【寄稿】スマート遊技機ばかりになる未来像(WEB版)/POKKA吉田

総需要に応じるだけの供給があるかどうかは、半導体等の調達の問題とはまた別次元の話になるかと思う。現在はありがたいことに昨年10月の途中頃から調達難は改善されてきたが、それは「ホールの今の総需要にすべて対応できる供給環境にあるということではない」ことに留意が必要である。

たとえばCR機の普及に大貢献した花満開。何台販売されたか。あるいはその他名機と呼ばれたCR機群がそれぞれ何台販売されていたか。そしてそれは何年続いていたか。それを考えると、スマスロで最大でも数万レベルの台数となっている現状では、とてもじゃないが一年やそこらで供給は追い付かないだろう。しかも今年は春にスマパチの導入も予定されている。ユニットだけで考えても、あるいは遊技機だけで考えても、供給の視点からはこの条件を満たすのはとても難しいということはわかる。

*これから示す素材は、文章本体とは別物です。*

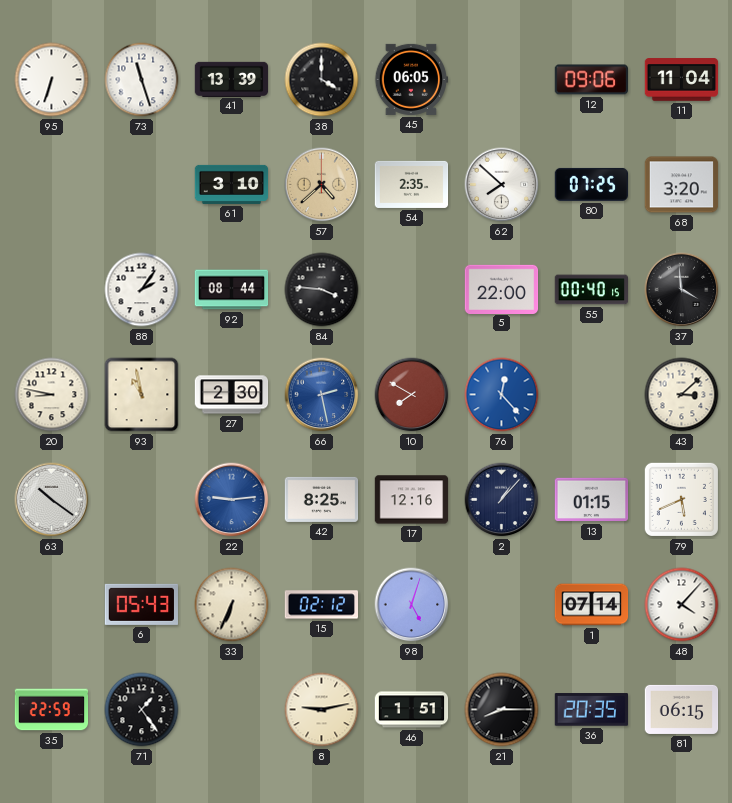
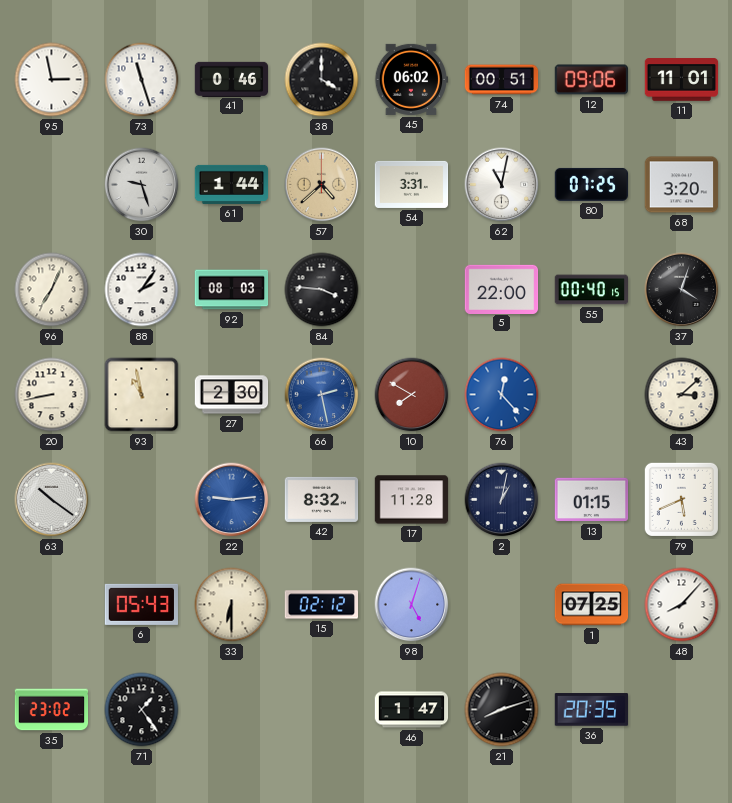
95: 6:33 -> 2:58
41: 13:39 -> 0:46
45: 06:05 -> 06:02
74: none -> 00:51
11: 11:04 -> 11:01
30: none -> 9:27
61: 3:10 -> 1:44
54: 2:35 -> 3:31
62: 7:52 -> 11:02
96: none -> 7:04
92: 08:44 -> 08:03
37: 3:59 -> 4:03
20: 8:47 -> 8:43
42: 8:25 -> 8:32
17: 12:16 -> 11:28
2: 1:07 -> 1:02
33: 6:34 -> 6:30
1: 07:14 -> 07:25
48: 4:07 -> 8:07
35: 22:59 -> 23:02
8: 9:13 -> none
46: 1:51 -> 1:47
21: 8:15 -> 8:12
81: 06:15 -> none
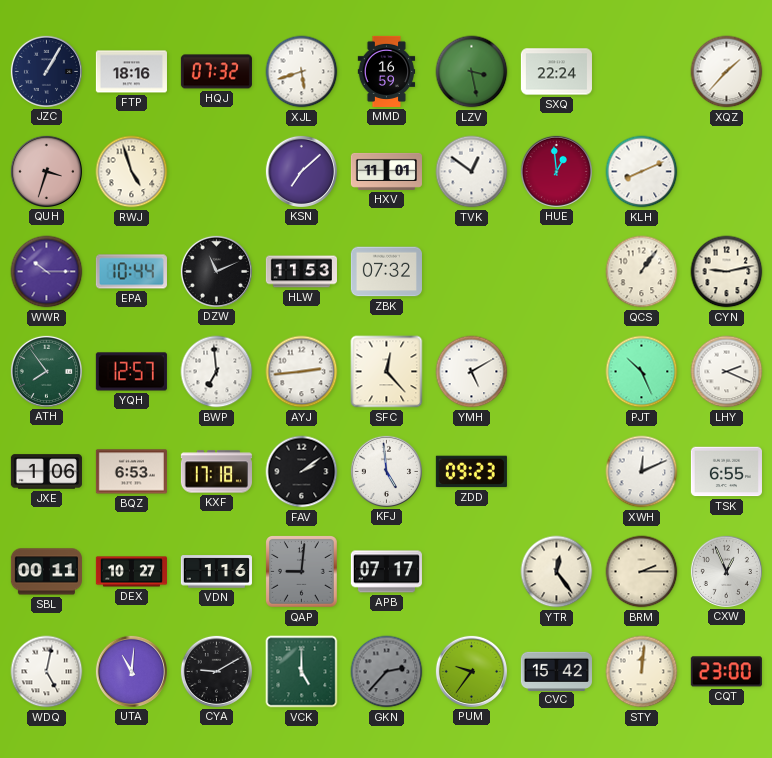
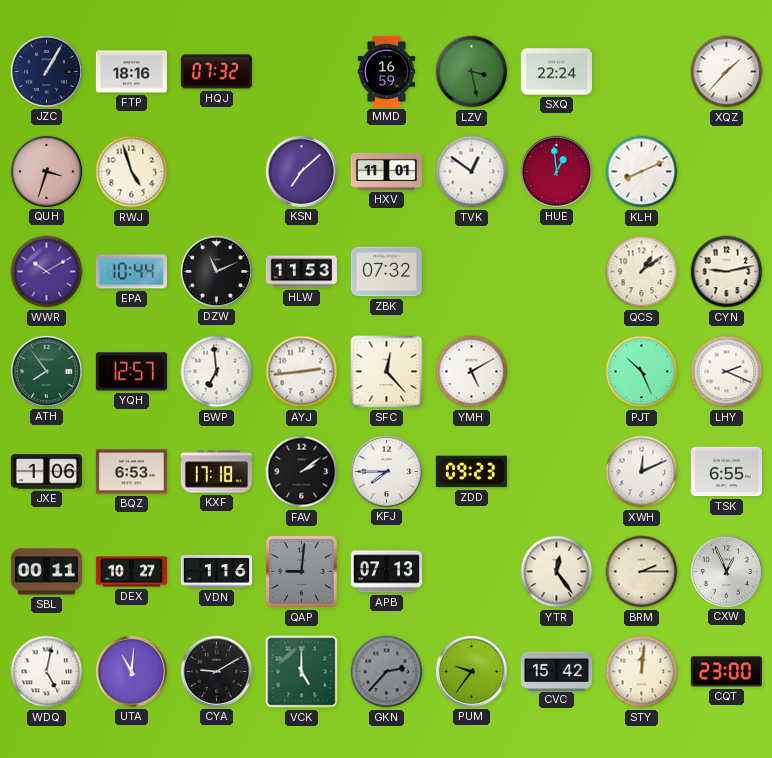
XJL: 5:42 -> none
WWR: 10:15 -> 10:10
QCS: 1:06 -> 1:09
KFJ: 4:59 -> 7:45
APB: 07:17 -> 07:13
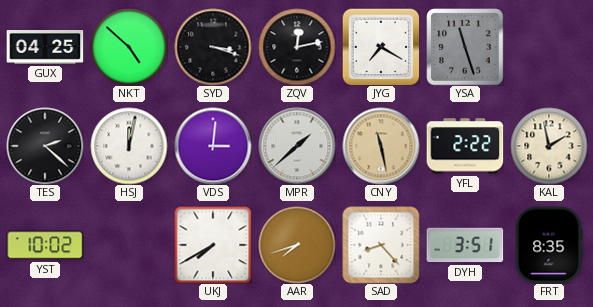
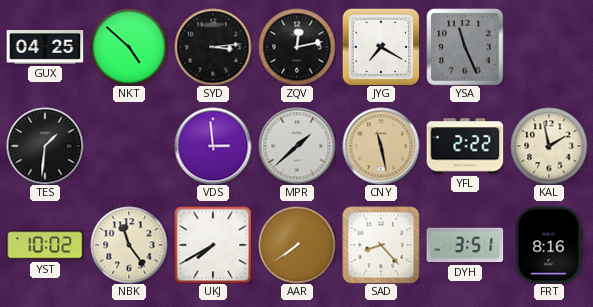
SYD: 3:18 -> 3:14
YSA: 11:27 -> 11:26
TES: 2:22 -> 1:31
HSJ: 12:02 -> none
VDS: 3:01 -> 2:59
NBK: none -> 11:24
AAR: 7:42 -> 7:39
FRT: 8:35 -> 8:16
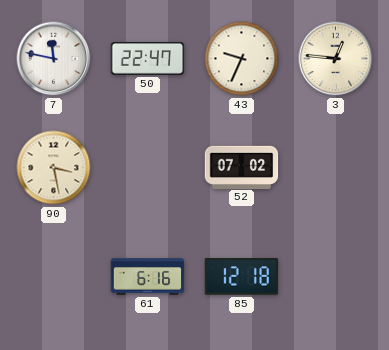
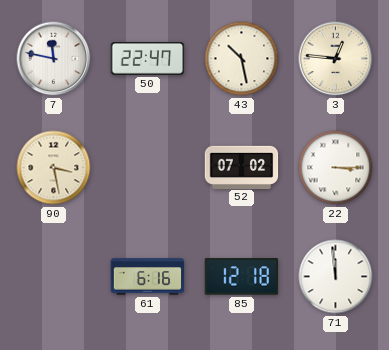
43: 9:34 -> 10:28
22: none -> 3:15
71: none -> 11:59
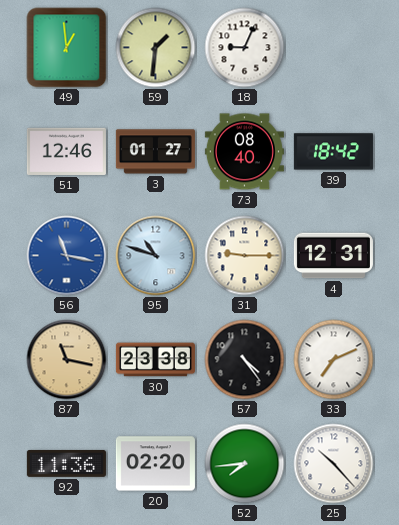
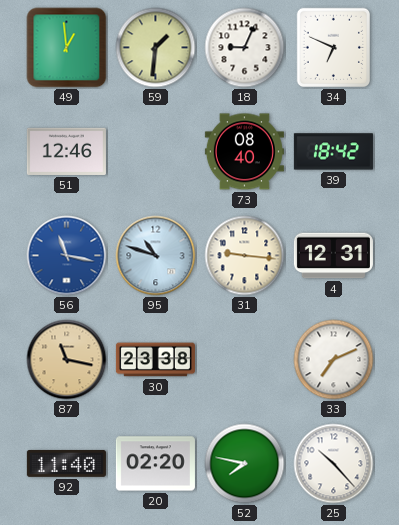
34: none -> 6:49
3: 01:27 -> none
31: 9:15 -> 9:16
57: 4:24 -> none
92: 11:36 -> 11:40
52: 7:44 -> 7:47
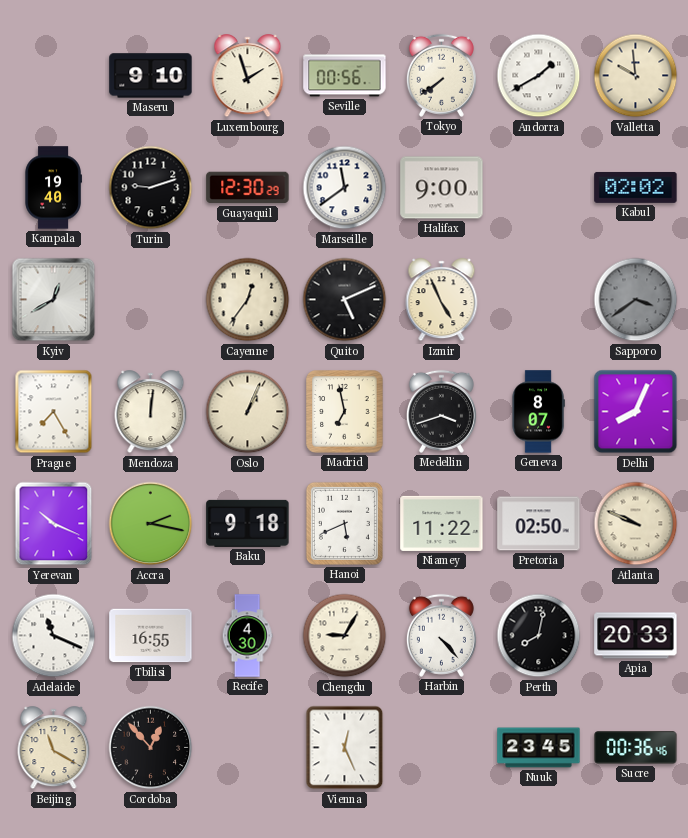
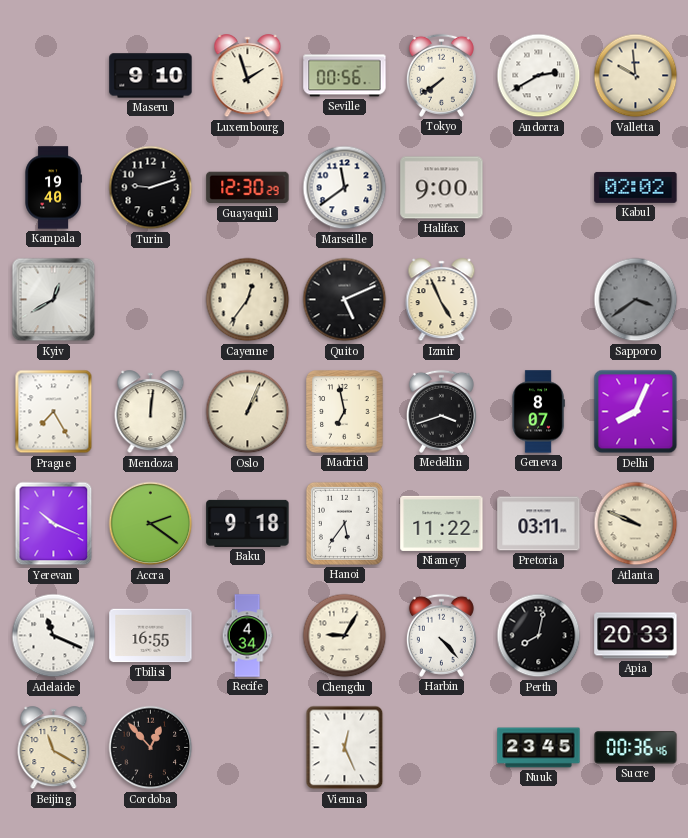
Andorra: 1:40 -> 2:40
Accra: 2:17 -> 2:21
Hanoi: 5:41 -> 5:36
Pretoria: 02:50 -> 03:11
Recife: 4:30 -> 4:34
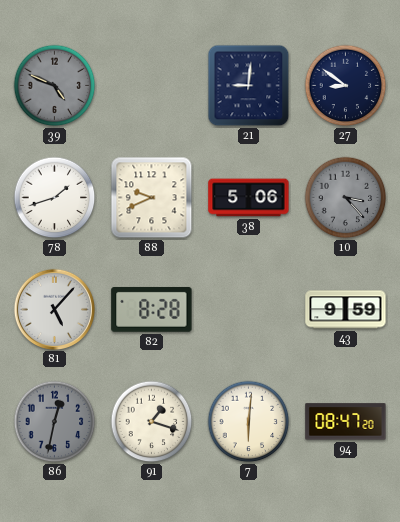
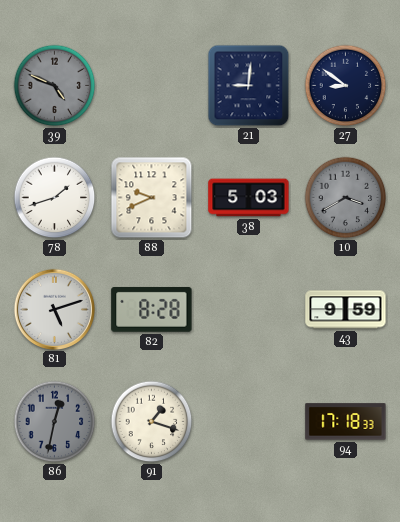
38: 5:06 -> 5:03
10: 3:23 -> 3:40
81: 5:07 -> 5:12
7: 6:01 -> none
94: 08:47 -> 17:18
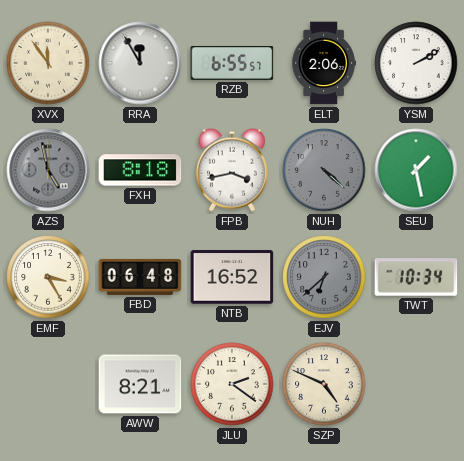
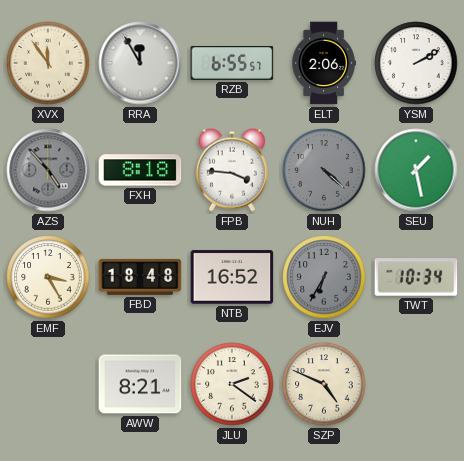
AZS: 4:58 -> 4:53
FPB: 3:43 -> 3:46
FBD: 06:48 -> 18:48
EJV: 6:38 -> 6:35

しかも、供給は総需要よりも「もっと全然多くされている」ことも前提だ。現在、新台を購入することが難しい店舗もまだまだ残っている。購入することは可能でも事業として許される設備投資額の幅も法人・店によって異なっているし、設備も遊技機も優良法人であっても中古市場が機能していた方がありがたい。中古市場が市場成立の前提になると考えれば、総需要「程度の供給」では足りないわけだ。どれくらい多ければいいかはわからないが、ざっくり300万台市場で300万台分ではかなり厳しいと言える。

設置台数市場をシュリンクさせていけば話は別だが、スマート遊技機は専門店の登場も視野に入る。少台数ならセキュリティの面は対応しなければならいが下手したらワンオペ営業もあり得るとすれば、設置台数市場は昨年と同様にシュリンクしていくとは限らない。むしろ、10万台レベルの大ヒット機が登場すれば、減少してきた設置台数が増加に転じる可能性すら一応は残していると思う。となれば、供給の問題は調達改善「程度」では完全スマート遊技機市場成立は難しいのではないか。

となれば単純に「かなりの期間を要する」ということになるかと思う。それは1~2年程度ではないだろうというのが今の私の予想だ。